A better solution, and the one used in modern processors, is to require that instructions be completed in order, in other words, instructions are issued in-order, executed out-of-order, then committed to the register file in-order. Thus, to anything outside of it, the microprocessor looks like it is executing instructions in-order; the first instruction that comes in is the first that is completed.
In-order completion is accomplished by placing a reorder buffer right before writing to the registers. The reorder buffer is an ordered buffer which holds the results of instructions waiting to be committed. The buffer is ordered in program order, thus the top of the buffer is the first instruction that should be committed. If an instruction completes, but earlier instructions are still executing, the result is stored in the reorder buffer until all earlier instructions have been committed.

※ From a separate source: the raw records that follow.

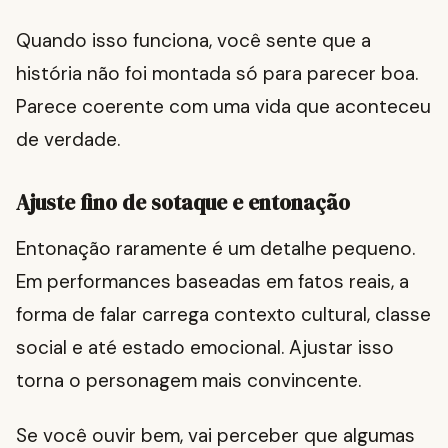
Quando isso funciona, você sente que a
história não foi montada só para parecer boa.
Parece coerente com uma vida que aconteceu
de verdade.
Ajuste fino de sotaque e entonação
Entonação raramente é um detalhe pequeno.
Em performances baseadas em fatos reais, a
forma de falar carrega contexto cultural, classe
social e até estado emocional. Ajustar isso
torna o personagem mais convincente.
Se você ouvir bem, vai perceber que algumas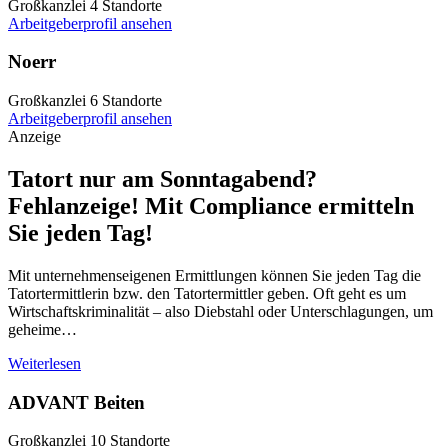
Großkanzlei
4 Standorte
Arbeitgeberprofil ansehen
Noerr
Großkanzlei
6 Standorte
Arbeitgeberprofil ansehen
Anzeige
Tatort nur am Sonntagabend?
Fehlanzeige! Mit Compliance ermitteln
Sie jeden Tag!
Mit unternehmenseigenen Ermittlungen können Sie jeden Tag die
Tatortermittlerin bzw. den Tatortermittler geben. Oft geht es um
Wirtschaftskriminalität – also Diebstahl oder Unterschlagungen, um
geheime…
Weiterlesen
ADVANT Beiten
Großkanzlei
10 Standorte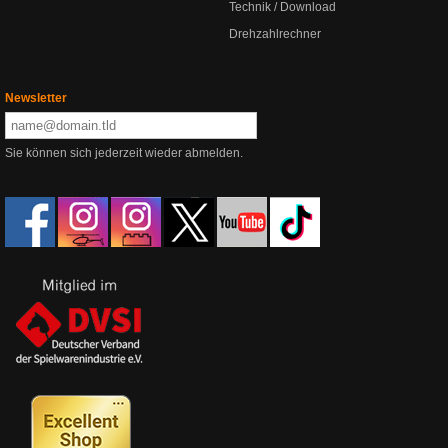
Technik / Download
Drehzahlrechner
Newsletter
Sie können sich jederzeit wieder abmelden.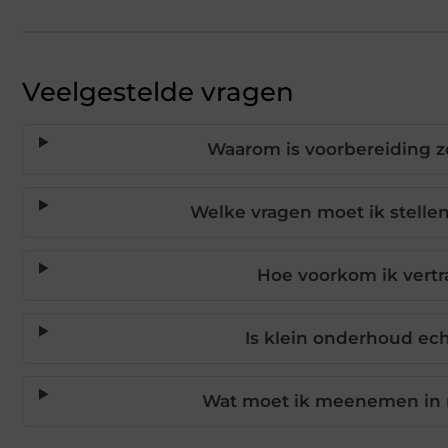
Veelgestelde vragen
Waarom is voorbereiding z
Welke vragen moet ik stelle
Hoe voorkom ik vertr
Is klein onderhoud ec
Wat moet ik meenemen in 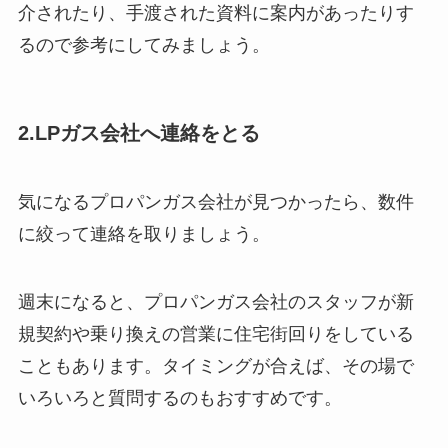
介されたり、手渡された資料に案内があったりす
るので参考にしてみましょう。
2.LPガス会社へ連絡をとる
気になるプロパンガス会社が見つかったら、数件
に絞って連絡を取りましょう。
週末になると、プロパンガス会社のスタッフが新
規契約や乗り換えの営業に住宅街回りをしている
こともあります。タイミングが合えば、その場で
いろいろと質問するのもおすすめです。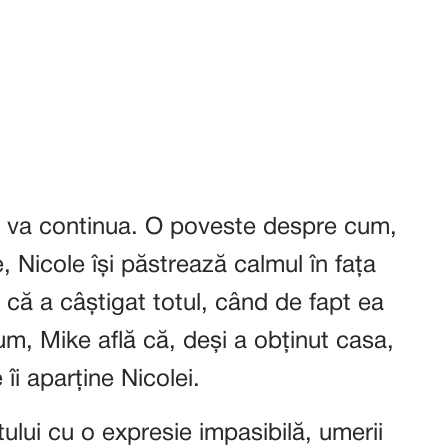
um va continua. O poveste despre cum,
 Nicole își păstrează calmul în fața
ă că a câștigat totul, când de fapt ea
um, Mike află că, deși a obținut casa,
îi aparține Nicolei.
ului cu o expresie impasibilă, umerii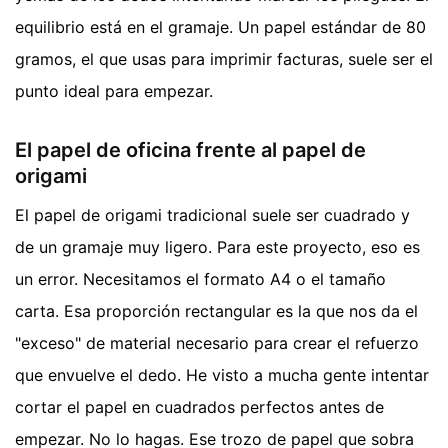
equilibrio está en el gramaje. Un papel estándar de 80
gramos, el que usas para imprimir facturas, suele ser el
punto ideal para empezar.
El papel de oficina frente al papel de
origami
El papel de origami tradicional suele ser cuadrado y
de un gramaje muy ligero. Para este proyecto, eso es
un error. Necesitamos el formato A4 o el tamaño
carta. Esa proporción rectangular es la que nos da el
"exceso" de material necesario para crear el refuerzo
que envuelve el dedo. He visto a mucha gente intentar
cortar el papel en cuadrados perfectos antes de
empezar. No lo hagas. Ese trozo de papel que sobra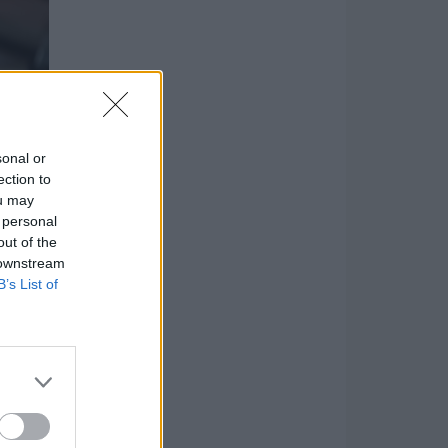
sonal or
ection to
ou may
 personal
out of the
ben még
 downstream
B’s List of
árda
éz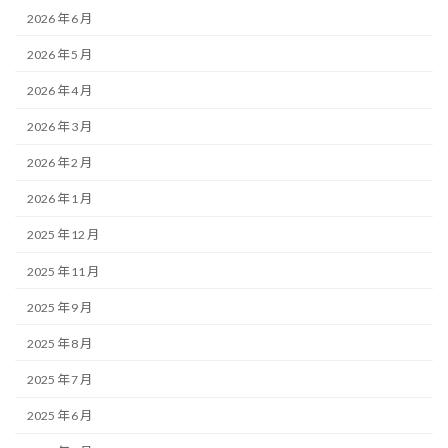
2026 年 6 月
2026 年 5 月
2026 年 4 月
2026 年 3 月
2026 年 2 月
2026 年 1 月
2025 年 12 月
2025 年 11 月
2025 年 9 月
2025 年 8 月
2025 年 7 月
2025 年 6 月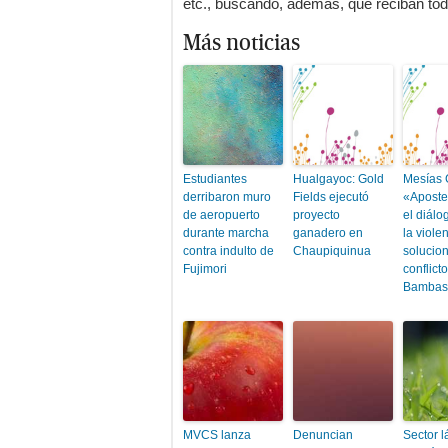
etc., buscando, además, que reciban tod
Más noticias
Estudiantes
Hualgayoc: Gold
Mesías 
derribaron muro
Fields ejecutó
«Aposte
de aeropuerto
proyecto
el diálo
durante marcha
ganadero en
la viole
contra indulto de
Chaupiquinua
solucio
Fujimori
conflict
Bambas
MVCS lanza
Denuncian
Sector l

When used in conjunction with dynamic branch prediction, the reorder buffer can be used to perform speculative execution. Going back to the example with the branch, if a prediction if found to be in error, the reorder buffer can be flushed starting at the branch since no instructions past the branch have permanently changed the state of the machine. In essence, with the reorder buffer we can now do loop unrolling completely in hardware. Note that the reorder buffer also allows for precise exception handling since instructions are completed in order. Thus, if an exception occurs, a flag is set, and when the instruction goes to commit, the flag is detected and the exception is handled.
Many of today's processors implement some form of out-of-order execution mechanism. The IBM PowerPC 604, the MIPS R10k, and the HP PA-8000 all include an out-of-order execution unit with in-order completion. Even Intel's P6 line (Pentium Pro, Pentium II, Celeron) implements out-of-order execution.